═══ Material for this exercise ═══

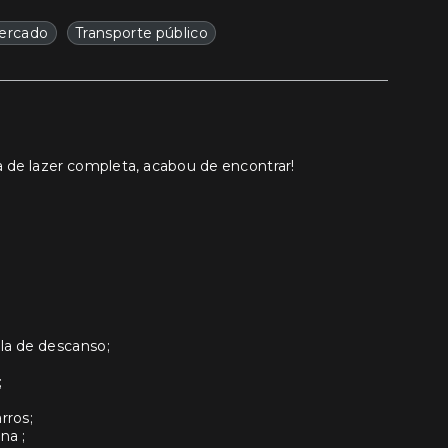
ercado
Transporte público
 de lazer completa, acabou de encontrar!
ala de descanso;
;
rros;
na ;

═══
═══ Material for this exercise ═══

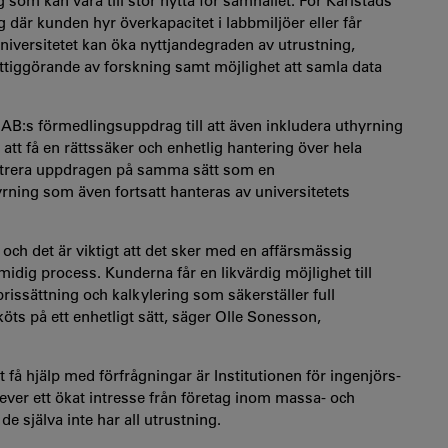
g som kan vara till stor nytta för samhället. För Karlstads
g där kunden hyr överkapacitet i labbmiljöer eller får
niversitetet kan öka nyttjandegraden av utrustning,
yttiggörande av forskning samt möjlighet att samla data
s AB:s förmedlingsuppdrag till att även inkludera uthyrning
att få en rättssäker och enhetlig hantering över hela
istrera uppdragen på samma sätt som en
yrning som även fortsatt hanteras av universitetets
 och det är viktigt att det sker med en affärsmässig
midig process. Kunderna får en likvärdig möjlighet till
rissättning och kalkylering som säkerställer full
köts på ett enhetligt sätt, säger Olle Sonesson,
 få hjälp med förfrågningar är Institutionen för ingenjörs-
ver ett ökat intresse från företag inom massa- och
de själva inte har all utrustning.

═══

Which lines above hold the string "möjlighet"? Copy every one of them.

yttiggörande av forskning samt möjlighet att samla data
midig process. Kunderna får en likvärdig möjlighet till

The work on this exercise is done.